How to balance life as a student athlete

Jared Galanti, Senior Reporter

Balancing life as a college student can be a lot to deal with. Adding sports on top of keeping grade point averages at a level where they are eligible to compete leaves some student athletes with a hectic schedule.

With practices, games, getting homework done and finding time to have a social life, student athletes have a lot on their plate with only 24 hours in a day to do all of it. 

Laynie Erickson, a sophomore digital journalism major who also plays for the volleyball team, said the best way for her to balance everything from her job to athletics and school work is to give 100% focus to whatever she is doing at that current moment.

“I think something that I’ve learned is compartmentalization,” Erickson said. “If I’m at volleyball practice I’m focusing 100% and giving 100% at volleyball practice. If I’m doing my schoolwork or in class, I’m giving my all to that subject.”

While some may not like the schedule of going from thing to thing without much free time, Erickson welcomes it as she experienced being busy in her high school days. 
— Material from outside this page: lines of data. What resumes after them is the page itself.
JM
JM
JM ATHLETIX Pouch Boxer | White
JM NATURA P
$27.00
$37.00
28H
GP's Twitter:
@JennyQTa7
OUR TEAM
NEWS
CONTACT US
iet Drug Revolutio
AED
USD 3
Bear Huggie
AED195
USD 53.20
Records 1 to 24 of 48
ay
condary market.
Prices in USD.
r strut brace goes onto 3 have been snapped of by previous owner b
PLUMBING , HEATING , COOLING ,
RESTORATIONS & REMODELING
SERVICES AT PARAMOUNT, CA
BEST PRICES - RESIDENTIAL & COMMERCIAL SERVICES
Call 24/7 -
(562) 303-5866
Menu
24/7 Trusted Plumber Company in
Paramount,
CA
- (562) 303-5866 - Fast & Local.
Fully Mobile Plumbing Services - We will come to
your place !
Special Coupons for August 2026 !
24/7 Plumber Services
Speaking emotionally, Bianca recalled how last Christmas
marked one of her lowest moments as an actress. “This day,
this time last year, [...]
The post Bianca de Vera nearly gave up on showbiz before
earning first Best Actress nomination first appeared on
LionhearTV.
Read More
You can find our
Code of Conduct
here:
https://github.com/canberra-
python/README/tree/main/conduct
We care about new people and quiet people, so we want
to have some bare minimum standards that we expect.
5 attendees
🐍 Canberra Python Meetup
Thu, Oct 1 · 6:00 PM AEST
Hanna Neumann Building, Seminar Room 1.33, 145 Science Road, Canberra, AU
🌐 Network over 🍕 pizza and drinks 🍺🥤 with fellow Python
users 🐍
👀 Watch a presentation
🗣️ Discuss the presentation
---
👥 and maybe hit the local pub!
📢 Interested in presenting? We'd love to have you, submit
“I am happy the way it is because I know for me I do such a better job at everything when I’m busy,” Erickson said. “I have always ran under a busy schedule all through high school. I did three sports, three seasons and club sports and I was always traveling. So this is the lifestyle I chose for myself.”

Macy Wilke, a sophomore who is also on the volleyball team, said balancing school work with other college aspects has been challenging, but she is thankful to have a great supporting team around her. 
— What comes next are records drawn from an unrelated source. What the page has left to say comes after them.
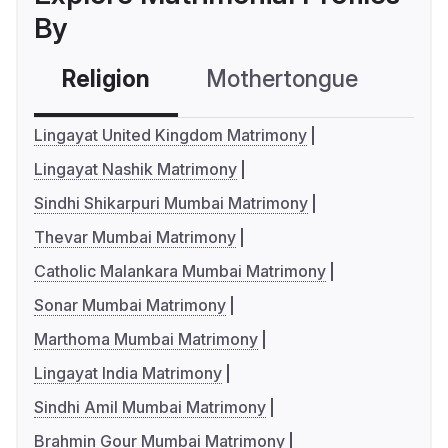
By
Religion
Mothertongue
Co
Lingayat United Kingdom Matrimony
Lingayat Nashik Matrimony
Sindhi Shikarpuri Mumbai Matrimony
Thevar Mumbai Matrimony
Catholic Malankara Mumbai Matrimony
Sonar Mumbai Matrimony
Marthoma Mumbai Matrimony
Lingayat India Matrimony
Sindhi Amil Mumbai Matrimony
Brahmin Gour Mumbai Matrimony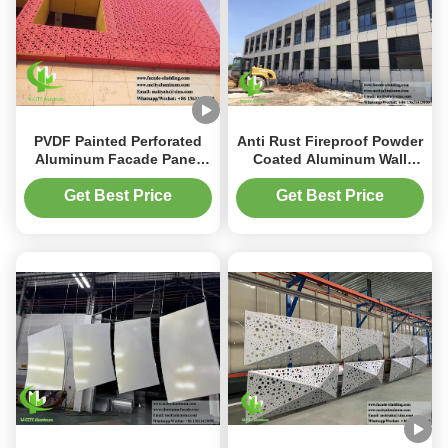
PVDF Painted Perforated
Anti Rust Fireproof Powder
Aluminum Facade Panel
Coated Aluminum Wall
with Laser Cut Design and
Panel Solid Aluminum
Customizable Sizes
Cladding for Metal Facade
Get Best Price
Get Best Price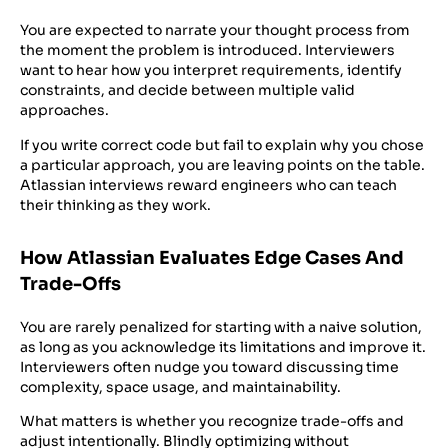
You are expected to narrate your thought process from
the moment the problem is introduced. Interviewers
want to hear how you interpret requirements, identify
constraints, and decide between multiple valid
approaches.
If you write correct code but fail to explain why you chose
a particular approach, you are leaving points on the table.
Atlassian interviews reward engineers who can teach
their thinking as they work.
How Atlassian Evaluates Edge Cases And
Trade-Offs
You are rarely penalized for starting with a naive solution,
as long as you acknowledge its limitations and improve it.
Interviewers often nudge you toward discussing time
complexity, space usage, and maintainability.
What matters is whether you recognize trade-offs and
adjust intentionally. Blindly optimizing without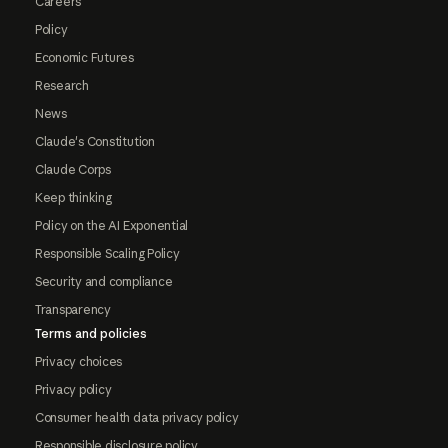
Careers
Policy
Economic Futures
Research
News
Claude's Constitution
Claude Corps
Keep thinking
Policy on the AI Exponential
Responsible Scaling Policy
Security and compliance
Transparency
Terms and policies
Privacy choices
Privacy policy
Consumer health data privacy policy
Responsible disclosure policy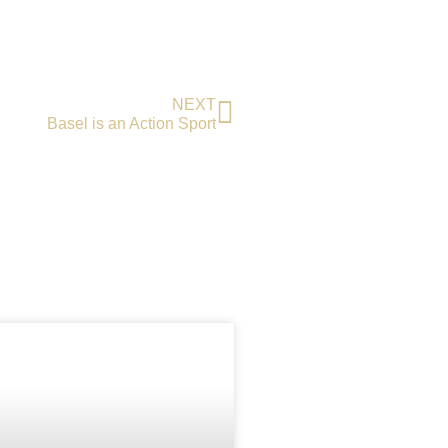
NEXT
Basel is an Action Sport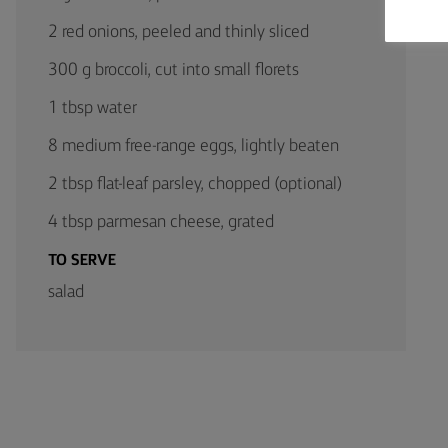
2 red onions, peeled and thinly sliced
300 g broccoli, cut into small florets
1 tbsp water
8 medium free-range eggs, lightly beaten
2 tbsp flat-leaf parsley, chopped (optional)
4 tbsp parmesan cheese, grated
TO SERVE
salad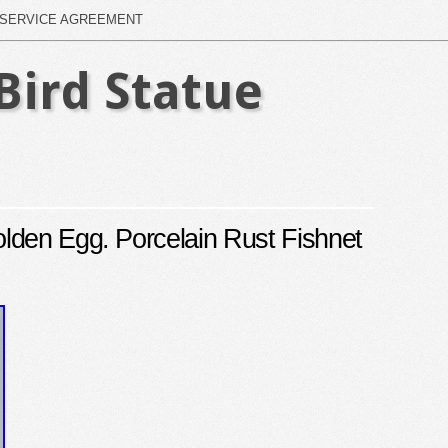
SERVICE AGREEMENT
Bird Statue
lden Egg. Porcelain Rust Fishnet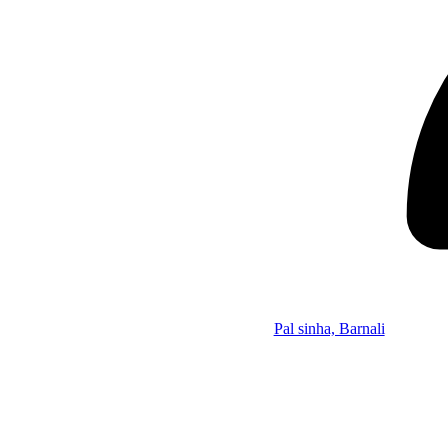
Pal sinha, Barnali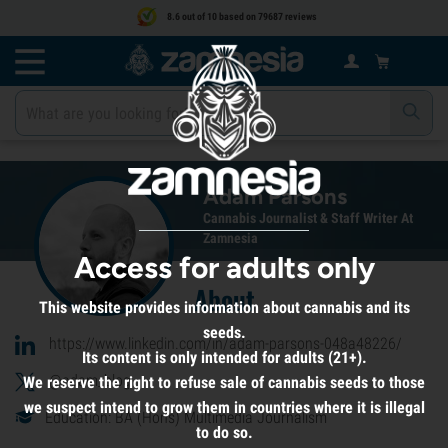
8.6 out of 10 based on 79687 reviews
Adam Parsons
Cannabis Journalist & Staff Writer At
Zamnesia
Access for adults only
About
This website provides information about cannabis and its
seeds.
https://www.linkedin.com/in/adam-parsons-048a48226/
Its content is only intended for adults (21+).
@adam_blog
We reserve the right to refuse sale of cannabis seeds to those
we suspect intend to grow them in countries where it is illegal
Education: BA (Hons) Multimedia Journalism
to do so.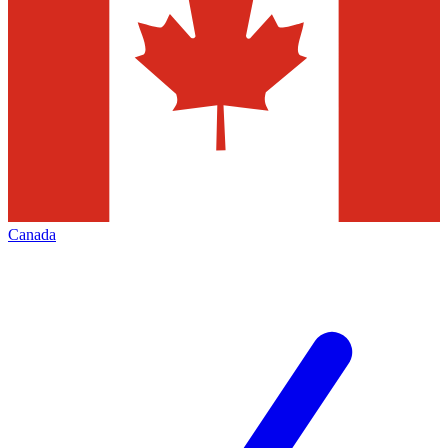
Canada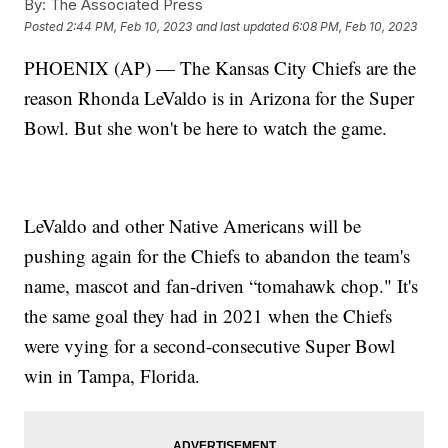
By:
The Associated Press
Posted
2:44 PM, Feb 10, 2023
and last updated
6:08 PM, Feb 10, 2023
PHOENIX (AP) — The Kansas City Chiefs are the
reason Rhonda LeValdo is in Arizona for the Super
Bowl. But she won't be here to watch the game.
LeValdo and other Native Americans will be
pushing again for the Chiefs to abandon the team's
name, mascot and fan-driven “tomahawk chop." It's
the same goal they had in 2021 when the Chiefs
were vying for a second-consecutive Super Bowl
win in Tampa, Florida.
“It’s hard just because of COVID and everything and it’s stressful balancing all that,” Wilke said. “But we have a really supportive team and really supportive coaches who are always there for us. And if we ever need to talk about anything they’re always easy going.” 

Peyton Vogel, a sophomore soccer player, said that for her getting homework done and playing her sport are her top priorities during soccer season before her social life. 

“Social life comes last,” Vogel said. “With classes and soccer you are still getting social interaction, but obviously balancing out a relationship or talking to your family or just talking to roommates if you’re not living with athletes comes after that because a student athlete’s life is pretty busy. But I think the easiest way to balance it out is figure out which ones the top priorities.”

Vogel said that because women’s soccer usually starts in the fall she wishes that during that time she did have a little more free time due to the lack of people she gets to interact with.

“Fall sports already come in a month before any other students, so that is a nice advantage,” Vogel said. “But we only get to meet so many people and the fall quarters and winter quarters of your freshman year I find very very important on where you plant yourself and who your friends are, it’s really hard as a student athlete coming in as a freshman.” 

Wilke said that if student athletes are struggling to balance all their work, the best advice she would give is use the resources given to you provided by the school.

“I would say that it’s definitely more common among student athletes than you think it is,” Wilke said. “And I would say to reach out to someone if you needed help because it will only make it worse if you don’t. So even if you don’t feel comfortable reaching out to your coaches about it there are resources for everyone on campus and I think that is really useful. So if you don’t feel comfortable reaching out to you coaches or teammates reach outside.”